Having the ability to make your own tools is one of the best things about programming. Recently, I’ve been working on color palettes for a data visualization application at work, and needed a better (and less manual) way than mocking up a bunch of alternatives in Illustrator.
I wanted a few very specific things from this tool:
- to explore all of the color space parameters and see their effects in real time
- a simple way of selecting colors based on these explorations
- a way of testing the success of these colors relative to our current application background color, both as large blocks of color and in a data visualization.
- an application that supports an iterative process of inclusion, exclusion, adjustment and search based on results.
I poked around for quite a while online, but none of the palette generator tools did all of the things that I wanted, so I decided to build my own. I used a combination of d3 and a lovely little color picker plugin that I used for an earlier project to do the color selection and mockups.
First, I had to choose a color space. I did some reading around online, and the LAB color space is supposed to be really good at two of the things that are critical for success in this particular color palette: it should be as color blind friendly as possible, and it should use colors with similar value to avoid unintentional emphasis on some data over others (mixing light and dark colors in a single visualization tends to make the light ones pop out and the dark ones recede, or vice versa, depending on your background color).
I wanted a palette-picker option, which would systematically vary the different components of the color space, and allow me to choose colors that I find visually appealing from a set of equally-valid options. I also wanted to be able to mix colors within the range selected, either adding a single color component uniformly across all selection samples, or as an interpolated gradient from one color to another. I hoped that this would allow for more subtlety and control in mixing palette options, rather than taking the dominant colors in the color space and calling it good enough.
With these basic requirements in mind, I built the first part of my palette generation tool. The LAB color space has three primary channels: lightness (L), A (red-green) and B (blue-yellow). I wanted to make it as easy as possible to select colorblind friendly colors, so I chose to separate out the red-green and blue-yellow channels, hoping that I’d be able to use the blue-yellow range and half of the red-green range to build my palettes. I built a grid of squares, using a user-selected color as the center tile, and then increasing the lightness channel from bottom to top, and the A and B channels from left to right.
When I looked at these tiles using Spectrum (a colorblind simulation plugin for Chrome), I was surprised at how much overlap there was between the two channel palettes; it turns out that most people with red-green colorblindness have a lack of sensitivity light in that color range period, rather than just an inability to discriminate between the two colors. Seems like it might not be as simple as only using colors from half of the A channel (red-green) range.
I also added controls to allow the user to adjust the size of the step from one square to the next, and to choose whether to add a gradient from left to right across the palette, or to add a semi-transparent layer of a second color the tiles. These different options help to access colors that are otherwise difficult to find in this color space, and give a little bit more control when selecting colors.

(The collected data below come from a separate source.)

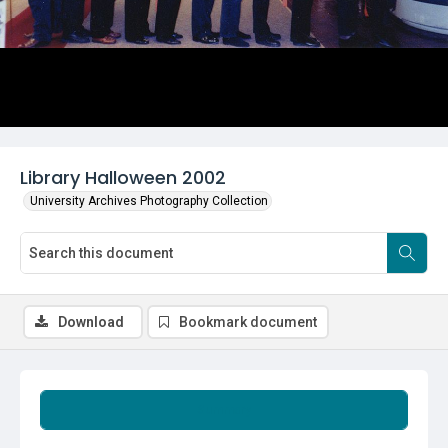
Library Halloween 2002
University Archives Photography Collection
Download
Bookmark document
Summary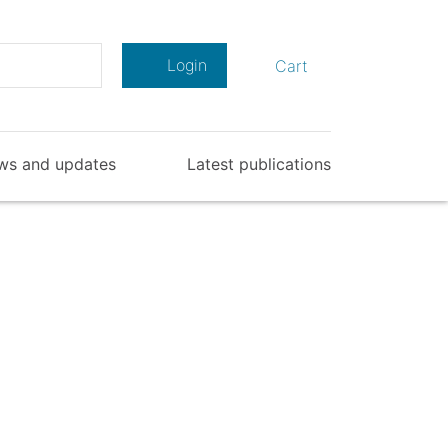
Search
Login
Cart
ws and updates
Latest publications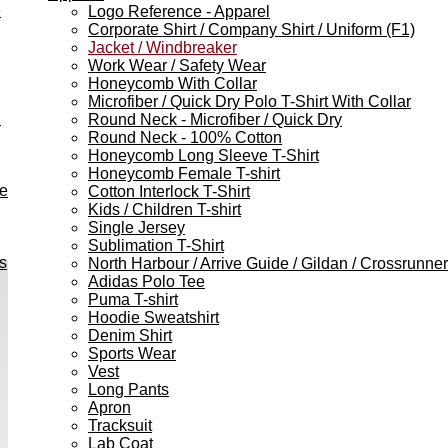
e
Logo Reference - Apparel
Corporate Shirt / Company Shirt / Uniform (F1)
Jacket / Windbreaker
Work Wear / Safety Wear
Honeycomb With Collar
Microfiber / Quick Dry Polo T-Shirt With Collar
h
Round Neck - Microfiber / Quick Dry
Round Neck - 100% Cotton
Honeycomb Long Sleeve T-Shirt
Honeycomb Female T-shirt
ve
Cotton Interlock T-Shirt
Kids / Children T-shirt
Single Jersey
Sublimation T-Shirt
s
North Harbour / Arrive Guide / Gildan / Crossrunner
Adidas Polo Tee
Puma T-shirt
Hoodie Sweatshirt
Denim Shirt
Sports Wear
Vest
Long Pants
Apron
Tracksuit
Lab Coat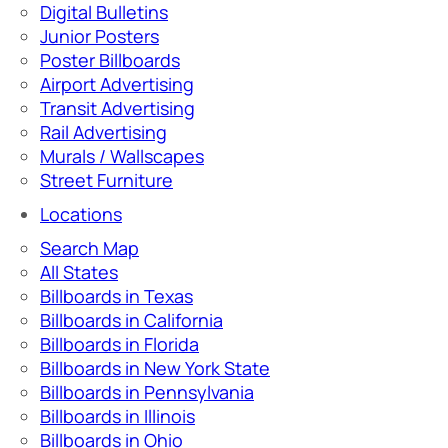
Digital Bulletins
Junior Posters
Poster Billboards
Airport Advertising
Transit Advertising
Rail Advertising
Murals / Wallscapes
Street Furniture
Locations
Search Map
All States
Billboards in Texas
Billboards in California
Billboards in Florida
Billboards in New York State
Billboards in Pennsylvania
Billboards in Illinois
Billboards in Ohio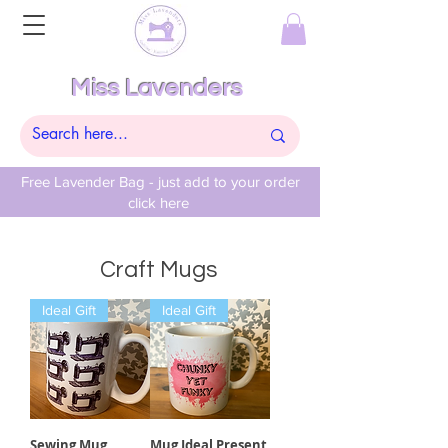
Miss Lavenders
Free Lavender Bag - just add to your order
click here
Craft Mugs
Ideal Gift
Ideal Gift
Sewing Mug
Mug Ideal Present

I also wanted to test how the color palette would function. I wanted to see the selected colors as a group, and to look at them side-by-side to see if there were any problems with simultaneous contrast. Finally, I wanted to know how they might look in a graph or a chart; sometimes colors that are really easy to distinguish as solid blocks are really difficult to tell apart when drawn as a thin line in a chart. So, I created a simple line chart with randomly-generated points, to see how the colors would look against the selected background color.
The color tiles are click-active, and remove a color from the palette when its square is clicked. This makes it very easy to add a bunch of colors, and then remove the ones that don’t work. I also added a rudimentary undo after a few minutes of deleting colors and immediately wishing I hadn’t. Finally, I printed a list of color values to the page, so that the user could copy and paste into another program when they found a palette that worked well. It didn’t take long using the program to realize that it would be much more helpful if I could also enter a list of values from a previous session, so I added that feature on as well.
With this basic set of functionalities, I started playing around with the program a bit to see how well it worked, and also shared it with a couple of colleagues at work who may use it for a project we’ll be working on later this spring. (More on that in the next post; this one is getting long enough as it is.)
Overall, I was really happy with the color selection process that this basic application supports. It could use a lot of work in terms of UX and UI, but the basic functions were starting to emerge, and the workflow was one I really liked. It’s certainly a lot faster than manual color creation in Illustrator, and allowed me to iteratively explore a much wider range of the color space.